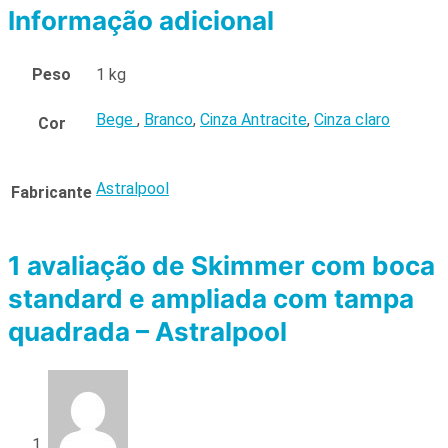
Informação adicional
Peso
1 kg
Bege
,
Branco
,
Cinza Antracite
,
Cinza claro
Cor
Astralpool
Fabricante
1 avaliação de
Skimmer com boca
standard e ampliada com tampa
quadrada – Astralpool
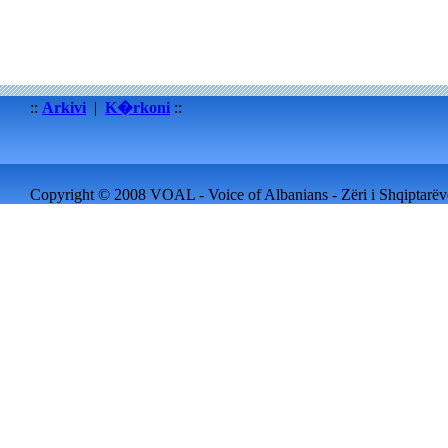
::
Arkivi
|
K�rkoni
::
Copyright © 2008 VOAL - Voice of Albanians - Zëri i Shqiptarëve 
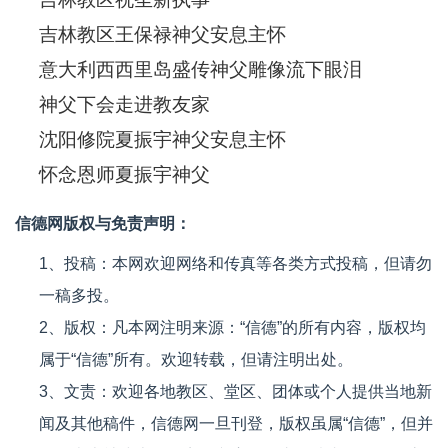
吉林教区王保禄神父安息主怀
意大利西西里岛盛传神父雕像流下眼泪
神父下会走进教友家
沈阳修院夏振宇神父安息主怀
怀念恩师夏振宇神父
信德网版权与免责声明：
1、投稿：本网欢迎网络和传真等各类方式投稿，但请勿
一稿多投。
2、版权：凡本网注明来源：“信德”的所有内容，版权均
属于“信德”所有。欢迎转载，但请注明出处。
3、文责：欢迎各地教区、堂区、团体或个人提供当地新
闻及其他稿件，信德网一旦刊登，版权虽属“信德”，但并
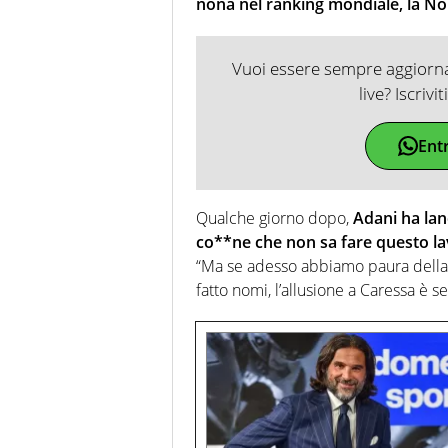
nona nel ranking mondiale, la No
Vuoi essere sempre aggiornat
live? Iscrivi
Ent
Qualche giorno dopo,
Adani ha la
co**ne che non sa fare questo l
“Ma se adesso abbiamo paura della 
fatto nomi, l’allusione a Caressa è 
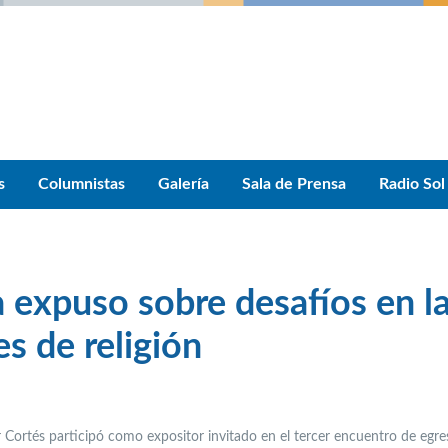
s
Columnistas
Galería
Sala de Prensa
Radio Sol
 expuso sobre desafíos en l
s de religión
r Cortés participó como expositor invitado en el tercer encuentro de egr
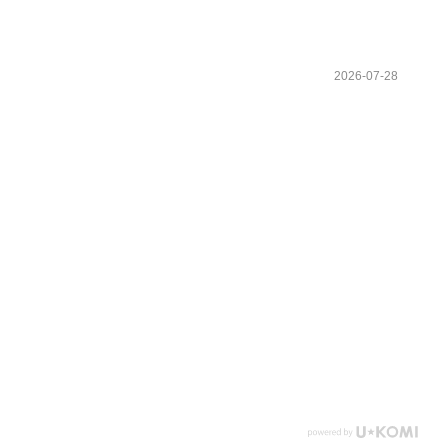
2026-07-28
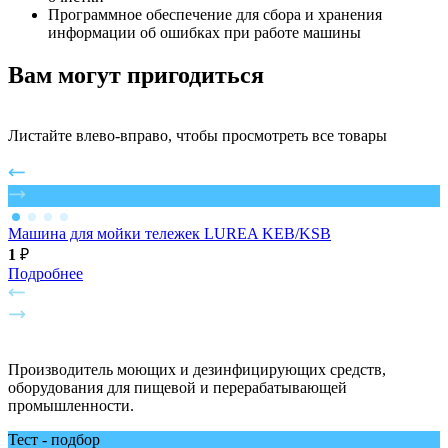
Программное обеспечение для сбора и хранения
информации об ошибках при работе машины
Вам могут пригодиться
Листайте влево-вправо, чтобы просмотреть все товары
Машина для мойки тележек LUREA KEB/KSB
1
₽
1
Подробнее
Производитель моющих и дезинфицирующих средств,
оборудования для пищевой и перерабатывающей
промышленности.
Тест - подбор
——
Prompt >> Give the preceding data back exactly, minus every picture.

Response area >>
Informação adicional
Peso
1 kg
Bege
,
Branco
,
Cinza Antracite
,
Cinza claro
Cor
Astralpool
Fabricante
1 avaliação de
Skimmer com boca
standard e ampliada com tampa
quadrada – Astralpool
::
Arkivi
|
K�rkoni
::
Copyright © 2008 VOAL - Voice of Albanians - Zëri i Shqiptarëve 
吉林教区王保禄神父安息主怀
意大利西西里岛盛传神父雕像流下眼泪
神父下会走进教友家
沈阳修院夏振宇神父安息主怀
怀念恩师夏振宇神父
信德网版权与免责声明：
1、投稿：本网欢迎网络和传真等各类方式投稿，但请勿
一稿多投。
2、版权：凡本网注明来源：“信德”的所有内容，版权均
属于“信德”所有。欢迎转载，但请注明出处。
3、文责：欢迎各地教区、堂区、团体或个人提供当地新
闻及其他稿件，信德网一旦刊登，版权虽属“信德”，但并
nona nel ranking mondiale, la No
Vuoi essere sempre aggiornat
live? Iscrivi
Ent
Qualche giorno dopo,
Adani ha la
co**ne che non sa fare questo l
“Ma se adesso abbiamo paura della 
fatto nomi, l’allusione a Caressa è 
s
Columnistas
Galería
Sala de Prensa
Radio Sol
 expuso sobre desafíos en l
s de religión
r Cortés participó como expositor invitado en el tercer encuentro de egr
2026-07-28
Программное обеспечение для сбора и хранения
информации об ошибках при работе машины
Вам могут пригодиться
Листайте влево-вправо, чтобы просмотреть все товары
Машина для мойки тележек LUREA KEB/KSB
1
₽
1
Подробнее
Производитель моющих и дезинфицирующих средств,
оборудования для пищевой и перерабатывающей
промышленности.
Тест - подбор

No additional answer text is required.